Index Pagination & Adjacent Post Navigation

The Settings admin screens are among the first, on a fresh WordPress install, that a user will visit before they open their site’s doors up to the public. In the Settings > Reading screen, the user is able to adjust the “Blog pages show at most” option. Defaulting to 10 posts per page, its left as an exercise for the theme designer to implement the actual, front-facing paging links.From the index listing page of your theme, you’ll need to navigate to the set of posts available. i.e., from posts page #1 to posts page #2. In addition, because its great UX, its worth giving a thought to post-to-post navigation (adjacent post navigation). That is, from any given entry, a user should be able to navigate to the immediately adjacent posts on either side (if chronologically ordered, previous post or earlier post).

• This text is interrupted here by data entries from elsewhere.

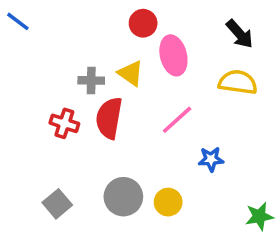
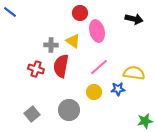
black arrow: (240, 34) -> (134, 19), turned -36
yellow semicircle: (238, 82) -> (134, 73), moved
yellow circle: (168, 202) -> (94, 92), moved

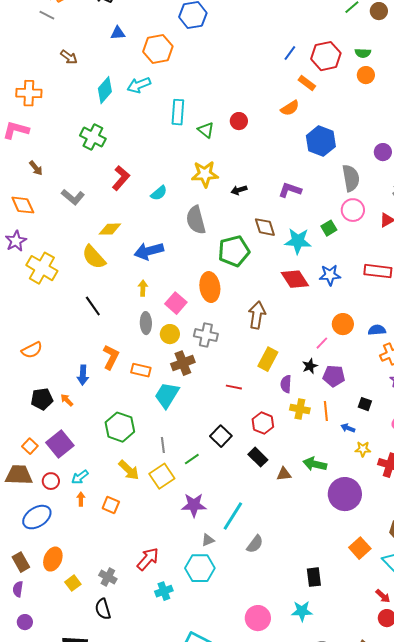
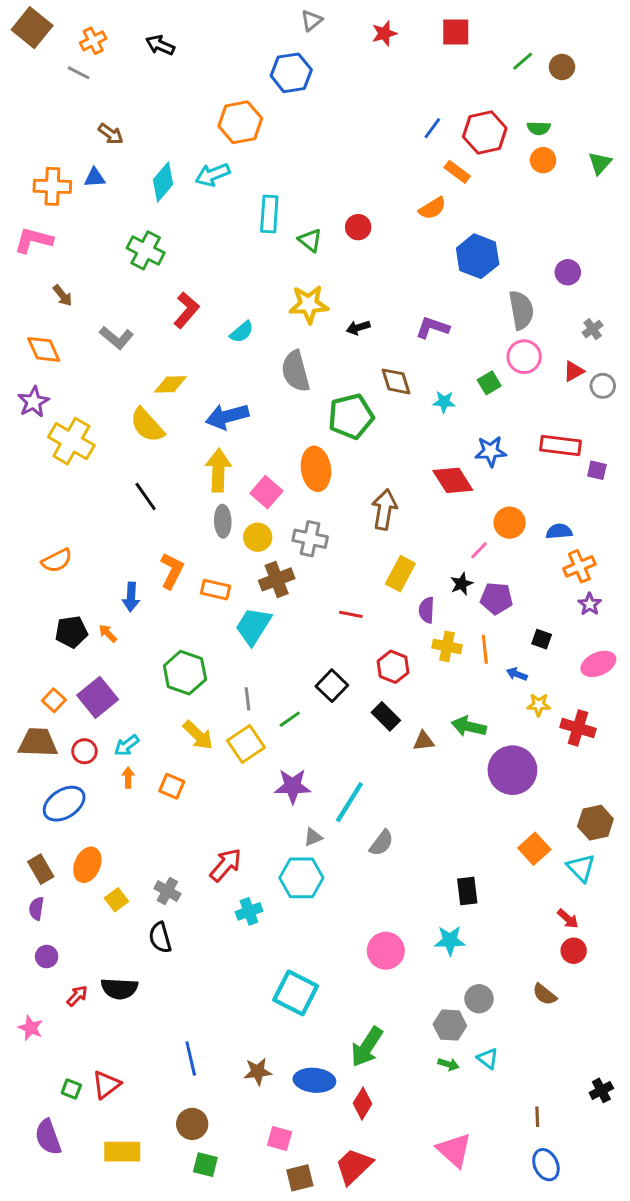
blue triangle: (118, 33) -> (95, 178), moved
cyan star: (298, 241) -> (444, 402), size x0.6
red diamond: (295, 279) -> (453, 480), moved
yellow arrow: (143, 288) -> (218, 470), size x1.8

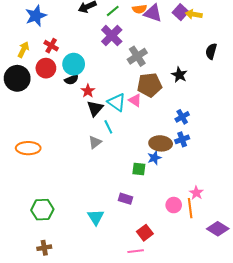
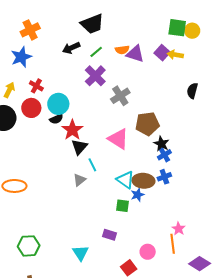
black star: (179, 75) -> (161, 144), moved
brown pentagon: (149, 85) -> (147, 124), moved
red star: (88, 91) -> (72, 130), size x1.5
pink triangle: (135, 100) -> (118, 139), size x1.6
cyan triangle: (117, 102) -> (125, 180), moved
pink circle: (174, 205) -> (148, 252), moved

Unless you’re implementing infinite scroll or something similar (and even then), your default blog/index view will need to be paginated.

Defining the function

If you’ve been theming for a while, you’re probably used to manually defining the <?php next_posts_link(); ?> and <?php previous_posts_link(); ?> directly in your theme’s index template. Its not at all wrong to do this, just inefficient. It makes much more sense to DRY up your template code and define this functionality in the functions.php. This way, as your specific theme grows to include more templates, you’re simply using a once-defined function and adjusting it accordingly.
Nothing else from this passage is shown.